SOURCE MATERIAL >>
# # # # # # #
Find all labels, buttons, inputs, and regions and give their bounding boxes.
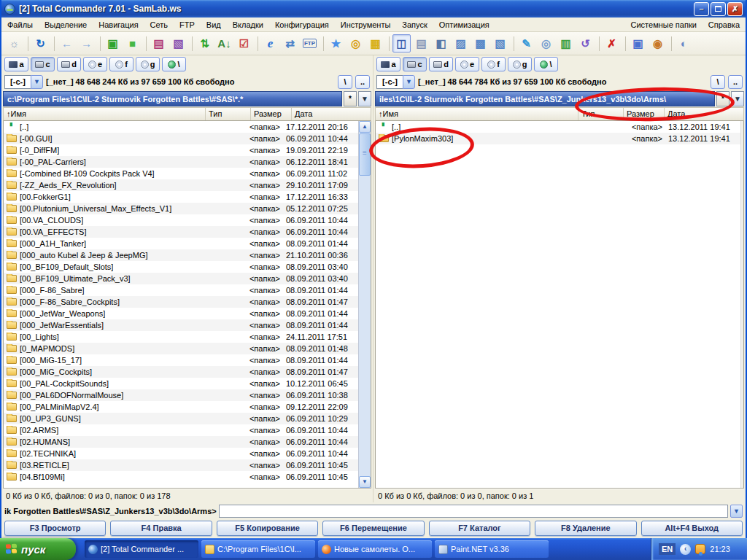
- right-history-dropdown[interactable]: ▼: [731, 91, 744, 106]
- left-drive-selector[interactable]: [-c-] ▼: [4, 75, 43, 89]
- scroll-thumb[interactable]: [359, 133, 371, 176]
- drive-e-button[interactable]: e: [83, 57, 107, 71]
- header-type[interactable]: Тип: [206, 108, 251, 120]
- internet-explorer-icon[interactable]: e: [261, 34, 279, 52]
- header-date[interactable]: Дата: [665, 108, 743, 120]
- header-size[interactable]: Размер: [624, 108, 665, 120]
- [03.RETICLE][interactable]: [03.RETICLE] <папка> 06.09.2011 10:45: [4, 459, 358, 471]
- drive-a-button[interactable]: a: [4, 57, 28, 71]
- menu-item[interactable]: Конфигурация: [269, 19, 335, 31]
- [02.TECHNIKA][interactable]: [02.TECHNIKA] <папка> 06.09.2011 10:44: [4, 448, 358, 459]
- favorites-star-icon[interactable]: ★: [327, 34, 345, 52]
- [00_PAL6DOFNormalMouse][interactable]: [00_PAL6DOFNormalMouse] <папка> 06.09.20…: [4, 389, 358, 401]
- [000_F-86_Sabre_Cockpits][interactable]: [000_F-86_Sabre_Cockpits] <папка> 08.09.…: [4, 296, 358, 308]
- chevron-down-icon[interactable]: ▼: [403, 75, 415, 89]
- function-key-button[interactable]: F8 Удаление: [535, 521, 636, 536]
- left-scrollbar[interactable]: ▲ ▼: [358, 121, 371, 488]
- menu-item[interactable]: Оптимизация: [433, 19, 495, 31]
- [-Combined Bf-109 Cockpits Pack V4][interactable]: [-Combined Bf-109 Cockpits Pack V4] <пап…: [4, 168, 358, 179]
- search-icon[interactable]: ◎: [347, 34, 365, 52]
- delete-icon[interactable]: ✗: [603, 34, 621, 52]
- right-current-path[interactable]: iles\1C\IL-2 Sturmovik Forgotten Battles…: [375, 91, 715, 106]
- [00_PALMiniMapV2.4][interactable]: [00_PALMiniMapV2.4] <папка> 09.12.2011 2…: [4, 401, 358, 413]
- drive-e-button[interactable]: e: [455, 57, 479, 71]
- [00_BF109_Ultimate_Pack_v3][interactable]: [00_BF109_Ultimate_Pack_v3] <папка> 08.0…: [4, 273, 358, 284]
- pack-files-icon[interactable]: ▣: [104, 34, 122, 52]
- menu-item[interactable]: Файлы: [1, 19, 39, 31]
- function-key-button[interactable]: F6 Перемещение: [322, 521, 424, 536]
- menu-item[interactable]: Вкладки: [227, 19, 269, 31]
- drive-f-button[interactable]: f: [481, 57, 506, 71]
- menu-item[interactable]: Навигация: [93, 19, 144, 31]
- right-up-button[interactable]: ..: [728, 75, 743, 89]
- [00_UP3_GUNS][interactable]: [00_UP3_GUNS] <папка> 06.09.2011 10:29: [4, 413, 358, 424]
- web-document-icon[interactable]: ◐: [675, 34, 693, 52]
- map-network-drive-icon[interactable]: ⇄: [281, 34, 299, 52]
- menu-item[interactable]: Инструменты: [335, 19, 397, 31]
- function-key-button[interactable]: Alt+F4 Выход: [641, 521, 743, 536]
- start-button[interactable]: пуск: [0, 538, 76, 560]
- menu-item[interactable]: Вид: [201, 19, 227, 31]
- security-tray-icon[interactable]: [695, 544, 705, 554]
- [00.VA_CLOUDS][interactable]: [00.VA_CLOUDS] <папка> 06.09.2011 10:44: [4, 214, 358, 226]
- restore-button[interactable]: [711, 2, 726, 16]
- rar-extract-icon[interactable]: ▧: [169, 34, 187, 52]
- disk-usage-chart-icon[interactable]: ▥: [557, 34, 575, 52]
- menu-item[interactable]: Выделение: [39, 19, 93, 31]
- panel-calendar-icon[interactable]: ▦: [366, 34, 384, 52]
- back-icon[interactable]: ←: [58, 34, 76, 52]
- header-name[interactable]: ↑Имя: [376, 108, 578, 120]
- folder-open-icon[interactable]: ▨: [452, 34, 470, 52]
- [000_MiG_Cockpits][interactable]: [000_MiG_Cockpits] <папка> 08.09.2011 01…: [4, 366, 358, 378]
- header-size[interactable]: Размер: [251, 108, 292, 120]
- folder-search-icon[interactable]: ▧: [491, 34, 509, 52]
- view-details-icon[interactable]: ◧: [432, 34, 450, 52]
- hint-icon[interactable]: ☼: [5, 34, 23, 52]
- drive-g-button[interactable]: g: [136, 57, 160, 71]
- vertical-sort-icon[interactable]: ⇅: [196, 34, 214, 52]
- function-key-button[interactable]: F7 Каталог: [429, 521, 530, 536]
- [PylonMaxim303][interactable]: [PylonMaxim303] <папка> 13.12.2011 19:41: [376, 133, 740, 144]
- [00.FokkerG1][interactable]: [00.FokkerG1] <папка> 17.12.2011 16:33: [4, 191, 358, 203]
- header-date[interactable]: Дата: [292, 108, 371, 120]
- [000_JetWar_Weapons][interactable]: [000_JetWar_Weapons] <папка> 08.09.2011 …: [4, 308, 358, 319]
- minimize-button[interactable]: –: [694, 2, 709, 16]
- right-star-button[interactable]: *: [716, 91, 729, 106]
- header-name[interactable]: ↑Имя: [4, 108, 206, 120]
- [000_auto Kubel & Jeep & JeepMG][interactable]: [000_auto Kubel & Jeep & JeepMG] <папка>…: [4, 249, 358, 261]
- chevron-down-icon[interactable]: ▼: [31, 75, 43, 89]
- left-current-path[interactable]: c:\Program Files\1C\IL-2 Sturmovik Forgo…: [3, 91, 342, 106]
- drive-d-button[interactable]: d: [57, 57, 81, 71]
- left-root-button[interactable]: \: [338, 75, 352, 89]
- left-up-button[interactable]: ..: [355, 75, 370, 89]
- close-button[interactable]: ✗: [727, 2, 743, 16]
- drive-net-button[interactable]: \: [162, 57, 186, 71]
- [000_A1H_Tanker][interactable]: [000_A1H_Tanker] <папка> 08.09.2011 01:4…: [4, 238, 358, 249]
- burn-cd-icon[interactable]: ◉: [649, 34, 667, 52]
- [00_PAL-CockpitSounds][interactable]: [00_PAL-CockpitSounds] <папка> 10.12.201…: [4, 378, 358, 389]
- [00_BF109_Default_Slots][interactable]: [00_BF109_Default_Slots] <папка> 08.09.2…: [4, 261, 358, 273]
- language-indicator[interactable]: EN: [659, 543, 676, 555]
- header-type[interactable]: Тип: [578, 108, 624, 120]
- drive-g-button[interactable]: g: [508, 57, 532, 71]
- [..][interactable]: [..] <папка> 17.12.2011 20:16: [4, 121, 358, 133]
- menu-item[interactable]: Сеть: [144, 19, 174, 31]
- [000_F-86_Sabre][interactable]: [000_F-86_Sabre] <папка> 08.09.2011 01:4…: [4, 284, 358, 296]
- [-ZZ_Aeds_FX_Revolution][interactable]: [-ZZ_Aeds_FX_Revolution] <папка> 29.10.2…: [4, 179, 358, 191]
- [-00_PAL-Carriers][interactable]: [-00_PAL-Carriers] <папка> 06.12.2011 18…: [4, 156, 358, 168]
- left-star-button[interactable]: *: [344, 91, 357, 106]
- [00.Plutonium_Universal_Max_Effects_V1][interactable]: [00.Plutonium_Universal_Max_Effects_V1] …: [4, 203, 358, 214]
- menu-item[interactable]: FTP: [174, 19, 201, 31]
- ftp-connect-icon[interactable]: FTP: [301, 34, 319, 52]
- scroll-down-icon[interactable]: ▼: [359, 476, 371, 488]
- right-drive-selector[interactable]: [-c-] ▼: [376, 75, 415, 89]
- forward-icon[interactable]: →: [77, 34, 96, 52]
- function-key-button[interactable]: F3 Просмотр: [4, 521, 106, 536]
- drive-c-button[interactable]: c: [31, 57, 55, 71]
- menu-item[interactable]: Запуск: [396, 19, 433, 31]
- drive-net-button[interactable]: \: [534, 57, 558, 71]
- [000_MiG-15_17][interactable]: [000_MiG-15_17] <папка> 08.09.2011 01:44: [4, 354, 358, 366]
- titlebar[interactable]: [2] Total Commander 7.01 - SamLab.ws – ✗: [1, 0, 746, 18]
- verify-checklist-icon[interactable]: ☑: [235, 34, 253, 52]
- drive-c-button[interactable]: c: [403, 57, 427, 71]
# # # # # # #
ACTIVITY >> Give the number of lines in the data that contain the string "search", and nothing else.

YOUR SOLUTION >> 2